→ Task details: Range to reproduce from the entries below: the line with "B.A. Banknote Company", the line with "the role of", and every line in between. Give them exactly and give nothing else.

→ Provided material:
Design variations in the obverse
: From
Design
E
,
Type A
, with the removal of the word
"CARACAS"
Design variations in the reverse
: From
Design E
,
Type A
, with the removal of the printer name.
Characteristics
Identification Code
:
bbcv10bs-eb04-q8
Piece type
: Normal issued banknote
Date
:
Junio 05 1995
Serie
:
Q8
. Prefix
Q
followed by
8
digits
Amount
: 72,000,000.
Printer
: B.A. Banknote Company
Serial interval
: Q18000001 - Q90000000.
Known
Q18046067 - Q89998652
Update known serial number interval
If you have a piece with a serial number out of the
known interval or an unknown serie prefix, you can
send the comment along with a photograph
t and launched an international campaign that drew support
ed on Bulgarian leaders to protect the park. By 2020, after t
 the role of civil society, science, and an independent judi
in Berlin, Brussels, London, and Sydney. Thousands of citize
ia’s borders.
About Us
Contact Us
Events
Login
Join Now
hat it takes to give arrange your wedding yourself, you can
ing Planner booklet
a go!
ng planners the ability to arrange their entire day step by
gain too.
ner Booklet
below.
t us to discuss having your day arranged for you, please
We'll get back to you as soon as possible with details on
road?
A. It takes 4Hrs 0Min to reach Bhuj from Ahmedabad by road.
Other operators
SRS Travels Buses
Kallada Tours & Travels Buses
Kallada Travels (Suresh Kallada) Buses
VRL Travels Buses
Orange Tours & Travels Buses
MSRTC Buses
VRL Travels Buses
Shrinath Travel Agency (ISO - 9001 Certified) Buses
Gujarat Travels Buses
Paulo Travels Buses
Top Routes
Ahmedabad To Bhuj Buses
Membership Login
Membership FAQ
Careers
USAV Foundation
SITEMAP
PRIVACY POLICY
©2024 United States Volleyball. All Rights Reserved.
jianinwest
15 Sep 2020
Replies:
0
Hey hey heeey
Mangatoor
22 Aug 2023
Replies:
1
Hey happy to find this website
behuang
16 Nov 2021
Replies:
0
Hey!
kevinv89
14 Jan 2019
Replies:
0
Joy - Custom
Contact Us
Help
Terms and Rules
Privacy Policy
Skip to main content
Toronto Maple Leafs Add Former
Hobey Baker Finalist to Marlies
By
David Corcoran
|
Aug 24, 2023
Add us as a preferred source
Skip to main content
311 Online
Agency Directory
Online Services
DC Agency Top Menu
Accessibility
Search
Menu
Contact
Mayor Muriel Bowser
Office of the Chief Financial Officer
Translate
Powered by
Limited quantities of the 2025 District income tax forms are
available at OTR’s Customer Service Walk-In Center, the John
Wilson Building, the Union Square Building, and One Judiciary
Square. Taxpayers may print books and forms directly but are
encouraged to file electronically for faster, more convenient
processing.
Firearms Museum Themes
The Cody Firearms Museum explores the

→ Response for this exercise:
: B.A. Banknote Company
Serial interval
: Q18000001 - Q90000000.
Known
Q18046067 - Q89998652
Update known serial number interval
If you have a piece with a serial number out of the
known interval or an unknown serie prefix, you can
send the comment along with a photograph
t and launched an international campaign that drew support
ed on Bulgarian leaders to protect the park. By 2020, after t
 the role of civil society, science, and an independent judi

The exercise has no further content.